5-FU 4% et 5% : Il s’agit d’un cytostatique qui agit comme un antimétabolite. En raison de sa similitude structurelle avec la thymine (5-méthyluracil) présente dans les acides nucléiques, le FU empêche sa formation et son utilisation et inhibe donc la synthèse de l’ADN et de l’ARN. Il en résulte une inhibition de la croissance, en particulier des cellules qui se trouvent dans un stade de croissance forcée – comme dans le cas de l’AK – et qui absorbent donc le FU en plus grande quantité.
Acide salicylique (SA) : l’acide salicylique topique a un effet kératolytique et réduit l’hyperkératose associée à l’AK. Son mode d’action en tant que kératolytique et cornéolytique est lié à son interférence avec l’adhésion des cornéocytes, à son effet solubilisant sur la substance cémentaire intercellulaire ainsi qu’au relâchement et au détachement des cornéocytes.

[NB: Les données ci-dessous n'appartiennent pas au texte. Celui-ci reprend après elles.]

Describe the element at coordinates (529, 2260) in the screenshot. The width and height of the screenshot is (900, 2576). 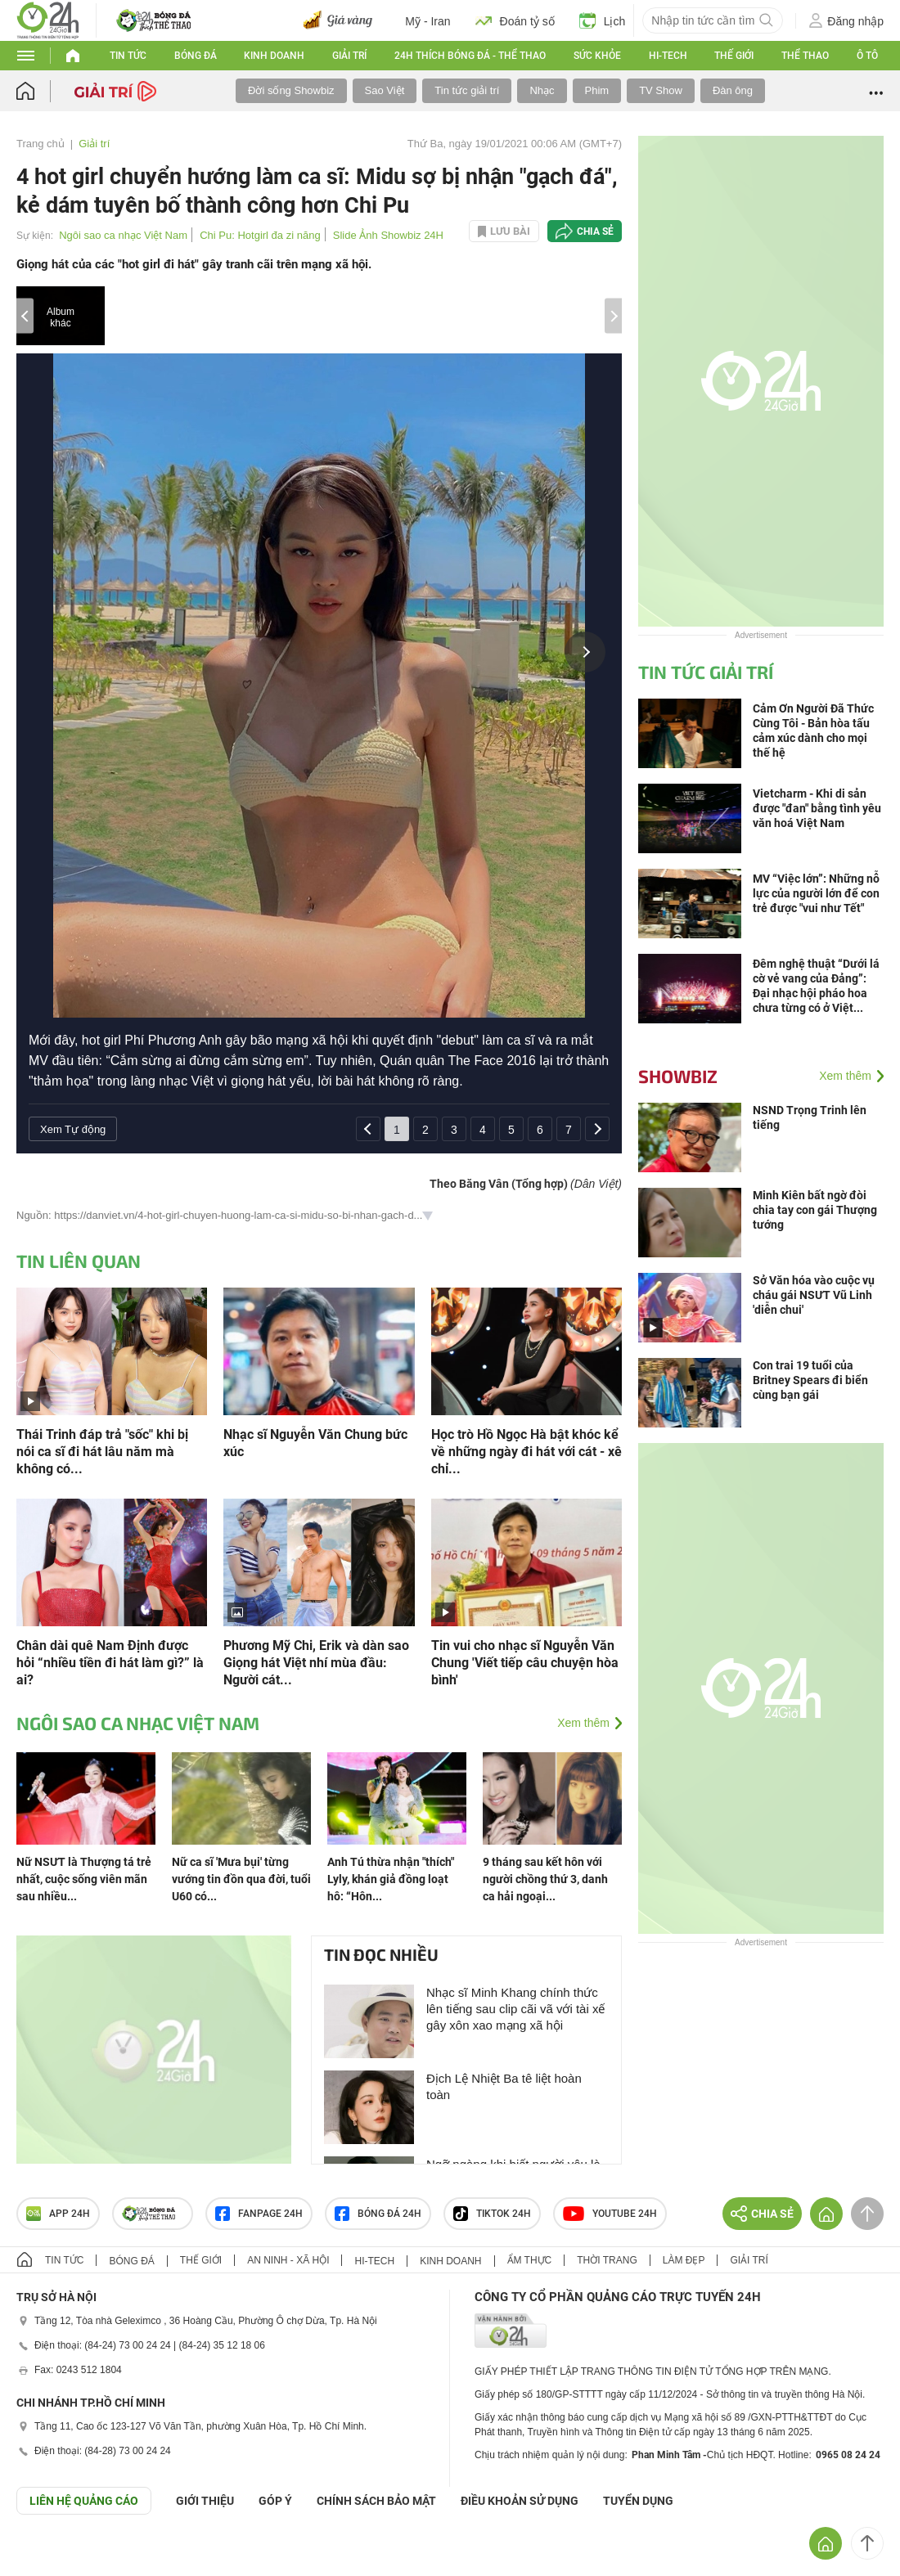
I see `Ẩm thực` at that location.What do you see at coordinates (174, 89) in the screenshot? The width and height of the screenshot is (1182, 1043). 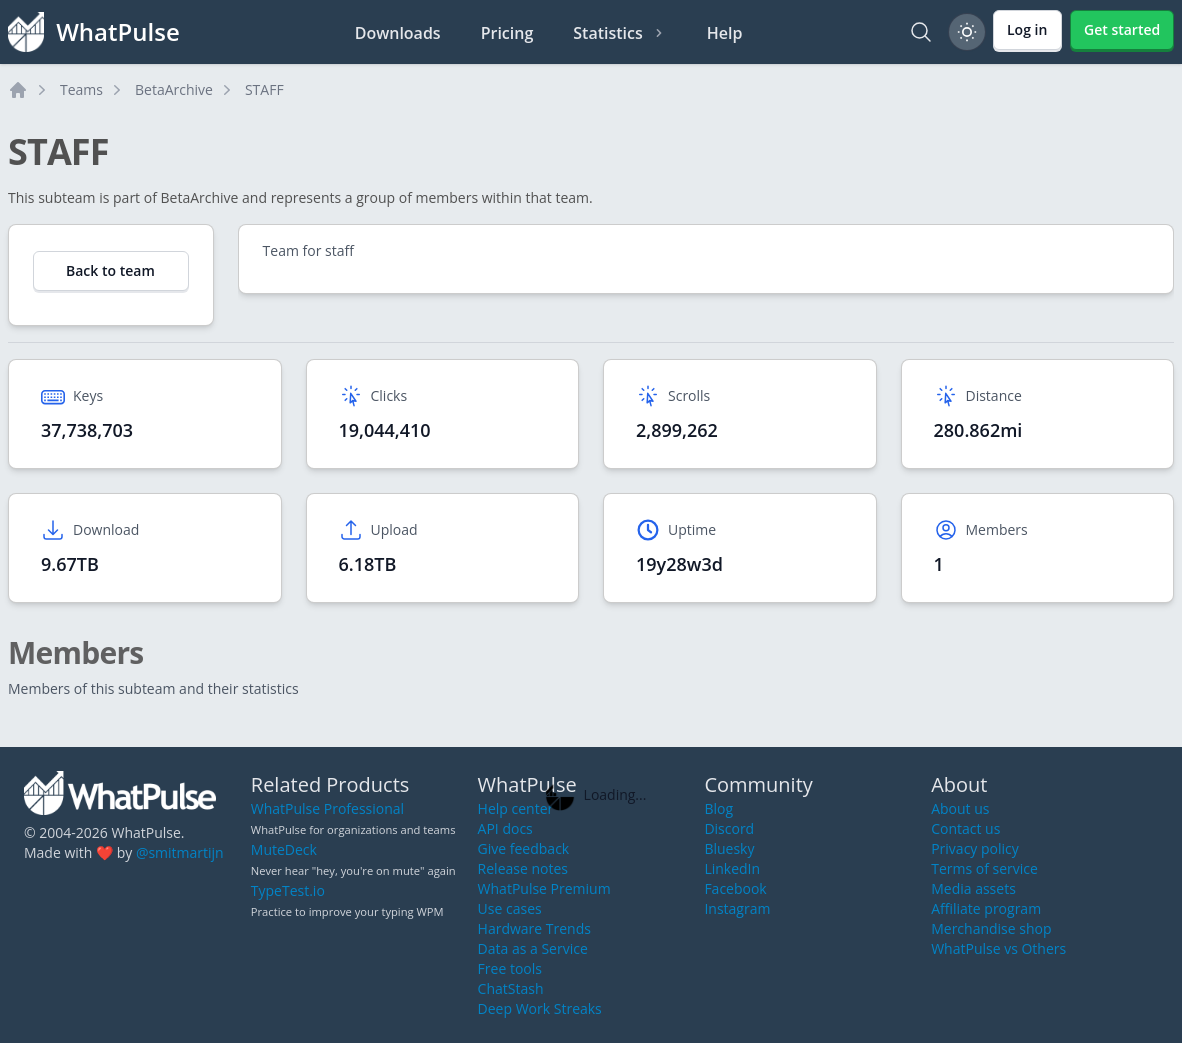 I see `BetaArchive` at bounding box center [174, 89].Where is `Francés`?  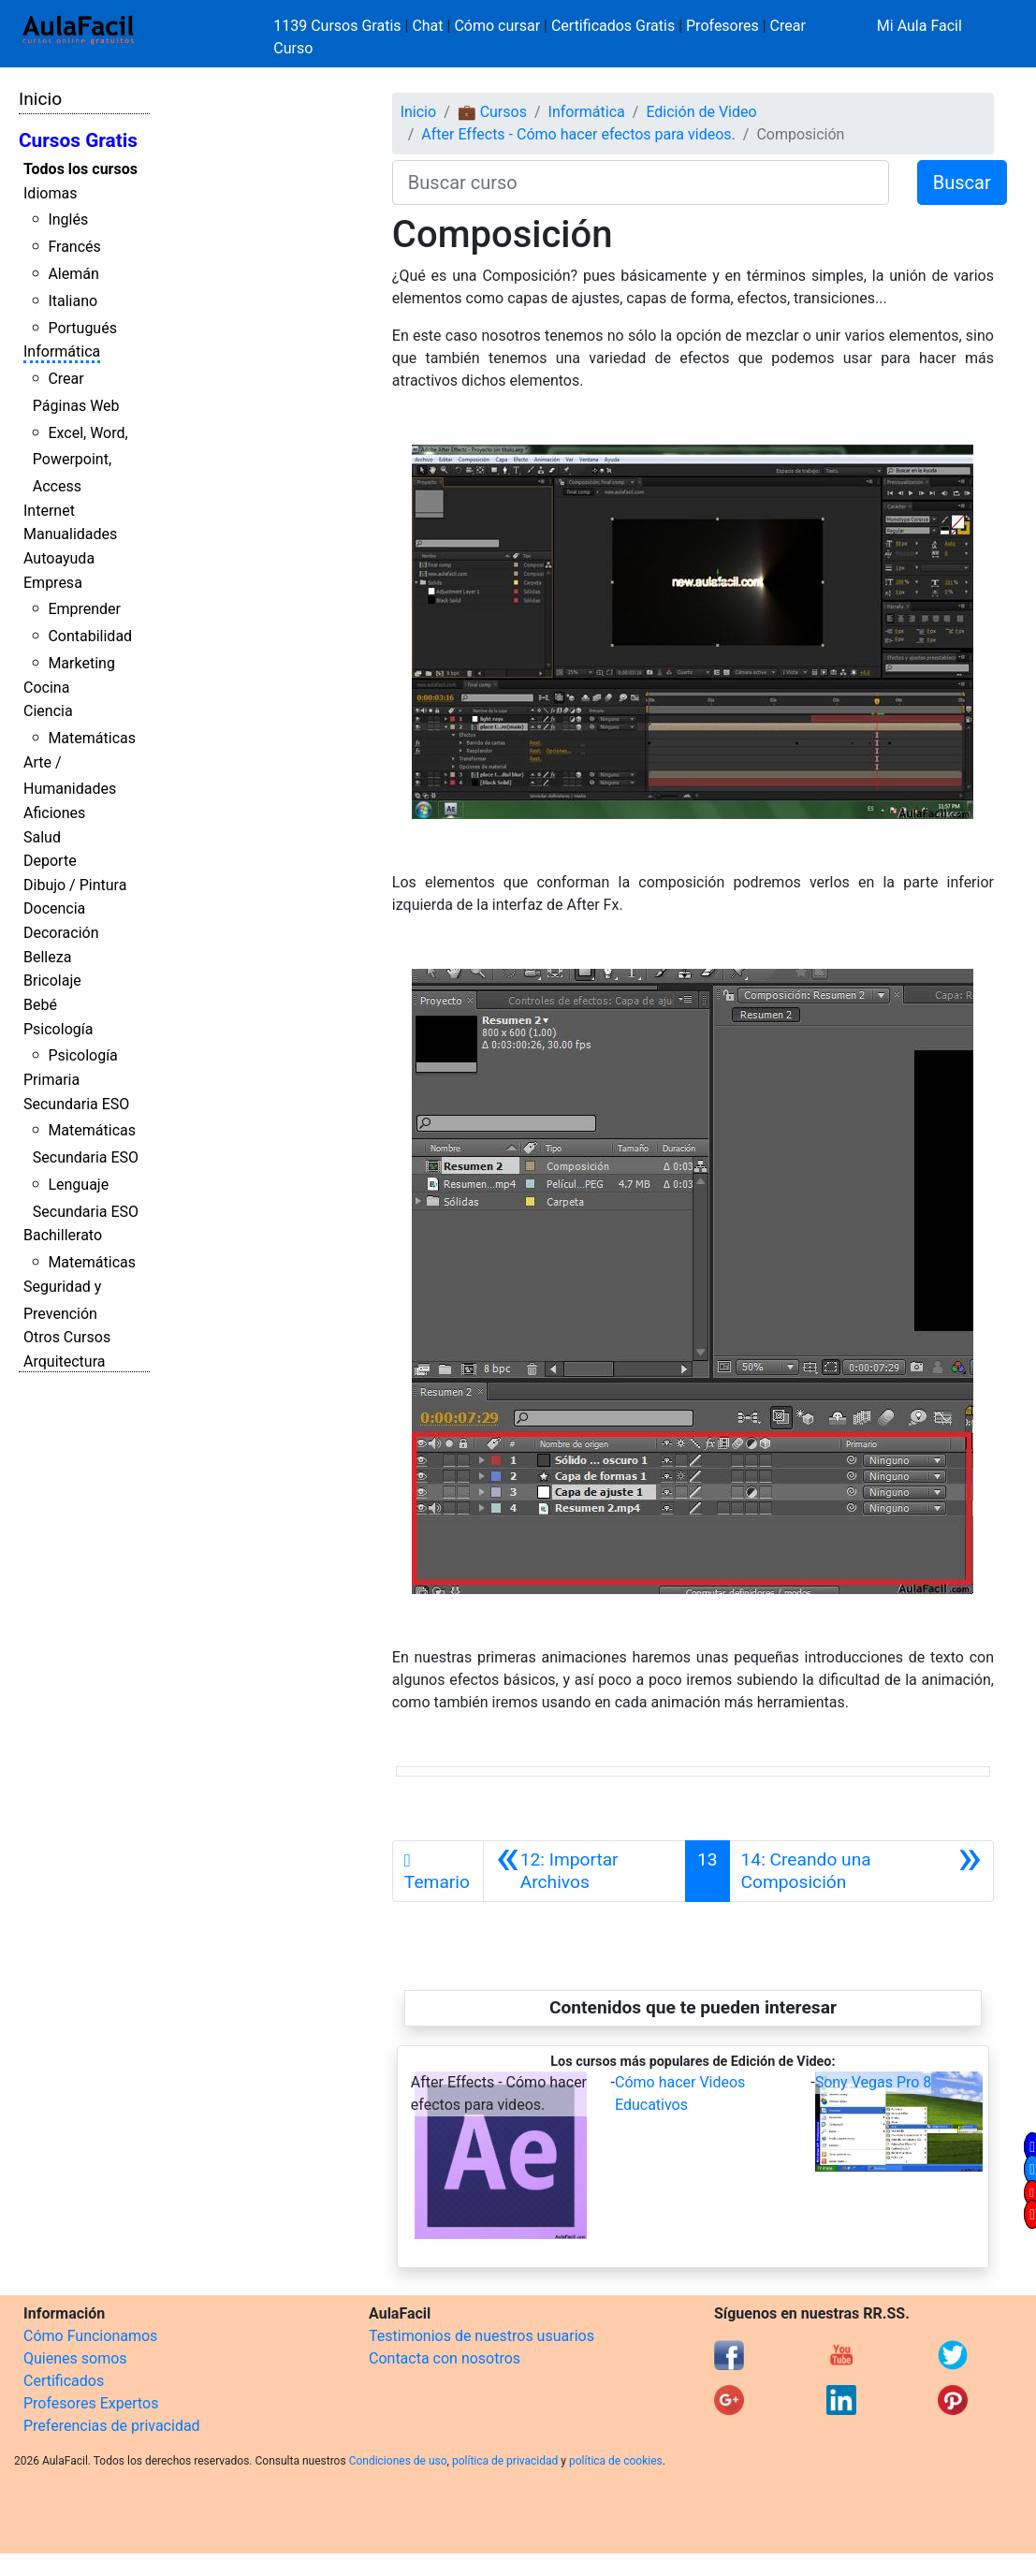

Imiquimod : cette molécule module la réponse immunitaire en activant un récepteur Toll-like (TLR) sur les cellules immunitaires. Dans les modèles animaux, l’imiquimod se révèle efficace contre les infections virales et déploie ses propriétés antitumorales principalement par l’induction de l’interféron alpha et d’autres cytokines.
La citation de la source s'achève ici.